Blending Complementary Memory Systems in Hybrid Quadratic-Linear Transformers
Kazuki Irie, Morris Yau, Samuel J. Gershman
TL;DR
This work investigates integrating two memory paradigms—KV-memory with softmax attention (quadratic transformers) and FW-memory with linear attention (DeltaNet/linear transformers)—to create Hybrid Quadratic-Linear Transformers (HQLTs) for general sequence processing. It introduces three blending schemes (Delayed-Streaming, Delayed-Chunk, and Synchronous) and systematically evaluates them on large-scale language modeling, expressivity benchmarks, in-context retrieval, and reinforcement learning in POMDPs. Across tasks, the Synchronous HQLT consistently yields the strongest overall performance, leveraging simultaneous processing in KV- and FW-memory to combine precise recall with expressive computation.
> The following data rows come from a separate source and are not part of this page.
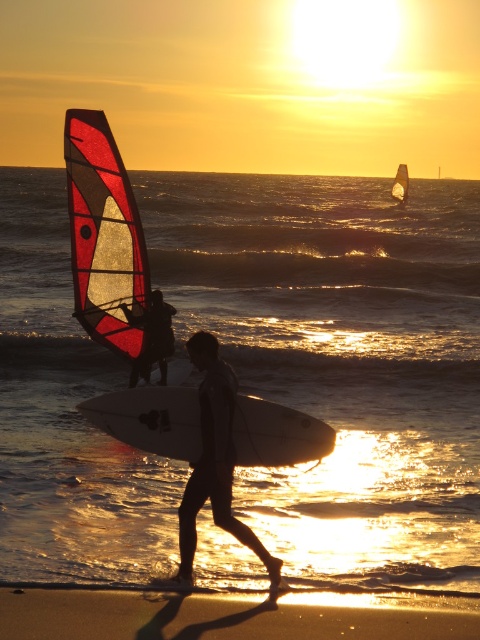 Question: Which point appears farthest from the camera in this image?

Choices:
 (A) (273, 316)
 (B) (165, 365)
 (C) (132, 253)
 (D) (268, 458)

Answer: (A)

Question: Can you confirm if sandy shore at lower left is positioned to the left of black wetsuit at center?

Choices:
 (A) no
 (B) yes

Answer: (A)

Question: Which object is farther from the camera taking this photo?

Choices:
 (A) sandy shore at lower left
 (B) silhouette wetsuit at center
 (C) white matte surfboard at center

Answer: (B)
The results provide a principled view on designing neural memory systems, showing that a carefully synchronized hybrid can overcome the limitations of its individual components and shed light on memory design in future architectures.
Abstract
We develop hybrid memory architectures for general-purpose sequence processing neural networks, that combine key-value memory using softmax attention (KV-memory) with fast weight memory through dynamic synaptic modulation (FW-memory) -- the core principles of quadratic and linear transformers, respectively. These two memory systems have complementary but individually limited properties: KV-memory offers precise retrieval but is constrained by quadratic complexity in sequence length, while FW-memory supports arbitrarily long sequences and enables more expressive computation but sacrifices precise recall. We propose and compare three methods to blend these two systems into a single memory system, differing in how and when input information is delivered to each system, to leverage the strengths of both. We conduct experiments on general language modeling and retrieval tasks by training 340M- and 1.3B-parameter models from scratch, as well as on synthetic algorithmic tasks designed to precisely illustrate the benefits of certain hybrid methods over others. We also evaluate our hybrid memory systems on reinforcement learning in partially observable environments. Overall, we demonstrate how a well-designed hybrid can overcome the limitations of its individual components, offering new insights into the design principle of neural memory systems.